Consider the following 4MB file:
- First, the file is filled with 4MB of data and a snapshot is taken
- Then, 1MB in the middle of the file is modified
- The filesystem allocates a new 1MB region for the modified data
- 3MB of the original 4MB of data is shared between both versions of the file
- 1MB of new data exists in the newest, or “live,” version of the file
- 1MB of old data exists only in the snapshotted version of the file
- The total storage usage for this file is now 5MB
If that particular 1MB is rewritten again, the existing live data would simply be overwritten without allocating the new space. If a different region of the file is rewritten instead, Qumulo Core will allocate more storage.
Storage usage is driven directly by the workload and data is only duplicated when necessary or on demand. There is no performance penalty for taking a snapshot and little to no performance penalty for reading and writing data from the filesystem in the presence of snapshots.
Snapshot Data Consumption
As highlighted above, Qumulo's snapshots are taken instantly and contain a point-in-time representation of the current state of a directory. These snapshots reference the data present in a directory at the time the snapshot is taken.

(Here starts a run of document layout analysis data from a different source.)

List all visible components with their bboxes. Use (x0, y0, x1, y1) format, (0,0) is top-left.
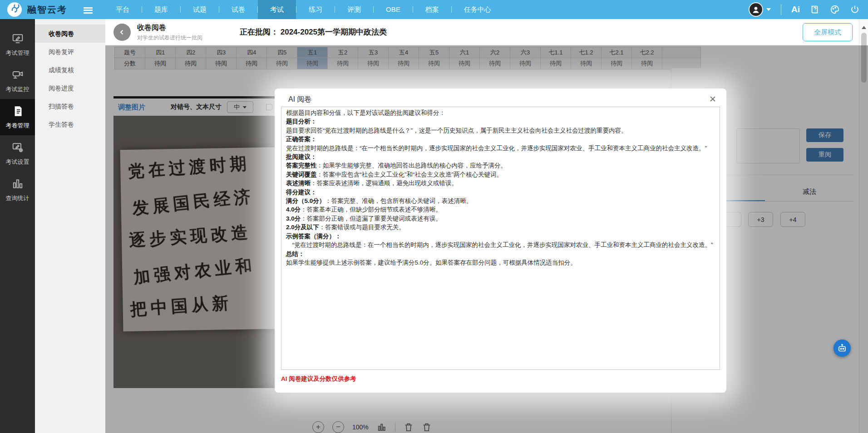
topnav-item[interactable]: 试卷 (219, 0, 257, 19)
topnav-item[interactable]: 任务中心 (452, 0, 503, 19)
ai-advice-line: 示例答案（满分）： (286, 232, 715, 241)
fullscreen-button[interactable]: 全屏模式 (803, 23, 853, 41)
topbar-divider (781, 4, 781, 15)
top-menu: 平台题库试题试卷考试练习评测OBE档案任务中心 (104, 0, 503, 19)
sidebar-item-label: 考试监控 (0, 85, 35, 93)
topnav-item[interactable]: 平台 (104, 0, 142, 19)
topnav-item[interactable]: 练习 (296, 0, 335, 19)
topnav-item[interactable]: 档案 (413, 0, 451, 19)
sidebar-item-考试管理[interactable]: 考试管理 (0, 26, 35, 63)
ai-advice-line: 题目分析： (286, 117, 715, 126)
brand-name: 融智云考 (27, 4, 67, 16)
ai-advice-line: 题目要求回答“党在过渡时期的总路线是什么？”，这是一个历史知识点，属于新民主主义… (286, 126, 715, 135)
page-subtitle: 对学生的试卷进行统一批阅 (137, 34, 202, 42)
ai-advice-line: “党在过渡时期的总路线是：在一个相当长的时期内，逐步实现国家的社会主义工业化，并… (286, 241, 715, 249)
page-header: 收卷阅卷 对学生的试卷进行统一批阅 正在批阅： 2024-2025第一学期期中政… (105, 19, 859, 45)
sidebar-item-考试监控[interactable]: 考试监控 (0, 63, 35, 99)
grading-exam-name: 2024-2025第一学期期中政法类 (281, 28, 387, 36)
user-avatar-icon[interactable] (749, 2, 763, 17)
ai-advice-line: 批阅建议： (286, 153, 715, 161)
paper-manage-icon (11, 111, 25, 118)
ai-advice-line: 得分建议： (286, 188, 715, 197)
topnav-item[interactable]: OBE (374, 0, 413, 19)
sidebar-collapse-icon[interactable] (84, 6, 93, 13)
ai-advice-line: 如果学生能够提供上述示例答案，建议给予满分5.0分。如果答案存在部分问题，可根据… (286, 258, 715, 267)
ai-assistant-button[interactable] (833, 340, 851, 357)
ai-advice-line: 正确答案： (286, 135, 715, 143)
ai-advice-line: 总结： (286, 250, 715, 258)
chevron-down-icon[interactable] (766, 8, 771, 11)
scroll-up-icon[interactable] (862, 24, 866, 29)
brand-logo-icon (7, 2, 22, 17)
theme-icon[interactable] (830, 5, 840, 15)
statistics-icon (11, 183, 25, 191)
ai-advice-line: 3.0分：答案部分正确，但遗漏了重要关键词或表述有误。 (286, 214, 715, 223)
exam-monitor-icon (11, 74, 25, 82)
close-icon[interactable]: ✕ (709, 94, 716, 104)
topbar-right-cluster: Ai (749, 0, 860, 19)
sidebar-item-label: 考试设置 (0, 158, 35, 166)
sidebar-item-查询统计[interactable]: 查询统计 (0, 172, 35, 208)
ai-advice-line: 根据题目内容和分值，以下是对该试题的批阅建议和得分： (286, 108, 715, 117)
ai-advice-line: 党在过渡时期的总路线是：“在一个相当长的时期内，逐步实现国家的社会主义工业化，并… (286, 144, 715, 153)
exam-manage-icon (11, 38, 25, 46)
sidebar-item-考卷管理[interactable]: 考卷管理 (0, 99, 35, 135)
ai-advice-line: 2.0分及以下：答案错误或与题目要求无关。 (286, 223, 715, 231)
page-title: 收卷阅卷 (137, 23, 166, 33)
logout-icon[interactable] (850, 5, 860, 15)
exam-settings-icon (11, 147, 25, 155)
topnav-item[interactable]: 考试 (258, 0, 296, 19)
ai-advice-text[interactable]: 根据题目内容和分值，以下是对该试题的批阅建议和得分：题目分析：题目要求回答“党在… (281, 107, 720, 370)
submenu-item-成绩复核[interactable]: 成绩复核 (35, 61, 105, 79)
primary-sidebar: 考试管理考试监控考卷管理考试设置查询统计 (0, 19, 35, 433)
sidebar-item-label: 考卷管理 (0, 122, 35, 130)
topnav-item[interactable]: 试题 (181, 0, 219, 19)
submenu-item-学生答卷[interactable]: 学生答卷 (35, 115, 105, 133)
submenu-item-收卷阅卷[interactable]: 收卷阅卷 (35, 25, 105, 43)
sidebar-item-考试设置[interactable]: 考试设置 (0, 135, 35, 172)
submenu-item-阅卷进度[interactable]: 阅卷进度 (35, 79, 105, 97)
ai-icon[interactable]: Ai (791, 5, 800, 15)
sidebar-item-label: 查询统计 (0, 194, 35, 202)
modal-title: AI 阅卷 (288, 95, 312, 104)
app-root: 融智云考 平台题库试题试卷考试练习评测OBE档案任务中心 Ai 考试管理考试监控… (0, 0, 868, 433)
top-navbar: 融智云考 平台题库试题试卷考试练习评测OBE档案任务中心 Ai (0, 0, 868, 19)
topnav-item[interactable]: 题库 (142, 0, 180, 19)
grading-status: 正在批阅： 2024-2025第一学期期中政法类 (240, 27, 387, 37)
submenu-item-扫描答卷[interactable]: 扫描答卷 (35, 97, 105, 115)
ai-advice-line: 4.0分：答案基本正确，但缺少部分细节或表述不够清晰。 (286, 205, 715, 214)
manual-icon[interactable] (810, 5, 820, 15)
submenu-item-阅卷复评[interactable]: 阅卷复评 (35, 43, 105, 61)
ai-advice-line: 答案完整性：如果学生能够完整、准确地回答出总路线的核心内容，应给予满分。 (286, 161, 715, 170)
topnav-item[interactable]: 评测 (335, 0, 373, 19)
ai-advice-line: 表述清晰：答案应表述清晰，逻辑通顺，避免出现歧义或错误。 (286, 179, 715, 187)
ai-grading-modal: AI 阅卷 ✕ 根据题目内容和分值，以下是对该试题的批阅建议和得分：题目分析：题… (275, 89, 726, 393)
ai-advice-line: 关键词覆盖：答案中应包含“社会主义工业化”和“社会主义改造”两个核心关键词。 (286, 170, 715, 179)
back-button[interactable] (113, 24, 131, 41)
grading-label: 正在批阅： (240, 28, 278, 36)
secondary-sidebar: 收卷阅卷阅卷复评成绩复核阅卷进度扫描答卷学生答卷 (35, 19, 105, 433)
ai-disclaimer: AI 阅卷建议及分数仅供参考 (281, 375, 356, 383)
ai-advice-line: 满分（5.0分）：答案完整、准确，包含所有核心关键词，表述清晰。 (286, 197, 715, 205)
sidebar-item-label: 考试管理 (0, 49, 35, 57)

When changes are made to a file, they are internally tracked as being different from the latest snapshot which results in different versions of files. Essentially, you have this saved data in two forms:
• Saved data stored in a snapshot
• Live data that has not been saved yet
This creates a lineage of snapshots that are independent of one another. When a snapshot is deleted, we remove the data covered by that snapshot while data referenced in any other snapshot is still retained so that a full representation of a file within other snapshots can be provided. When checking the size of a snapshot, only the data referenced in the snapshot is shown in the output of the command below:
qq snapshot_get_capacity_used_per_snapshot --id <snapshot-id>
When data is referenced in more than one snapshot, it is covered. Covered data cannot be released unless all covering snapshots are deleted. This total amount of data, which includes covered data and existing snapshots, is included in the output of the following command:
For example. running qq snapshot_get_total_used_capacity says usage is 1319413953331 Bytes (1.2 TB Used).
However, if you were to add up all snapshots currently on the system you have qq snapshot_get_capacity_used_per_snapshot saying snapshot usage is 2147483648 Bytes (2 GB Used).
The former is the total snapshot data which includes the data that is covered by snapshots. The latter is the differences or changes to the data stored in each specific snapshot. This does not include the unchanged portions of files if you're looking at each individual snapshot. To see the total covered data, including data no longer present in a snapshot, you can include multiple snapshot ids (comma separated) in the qq snapshot_get_capacity_used_per_snapshot command.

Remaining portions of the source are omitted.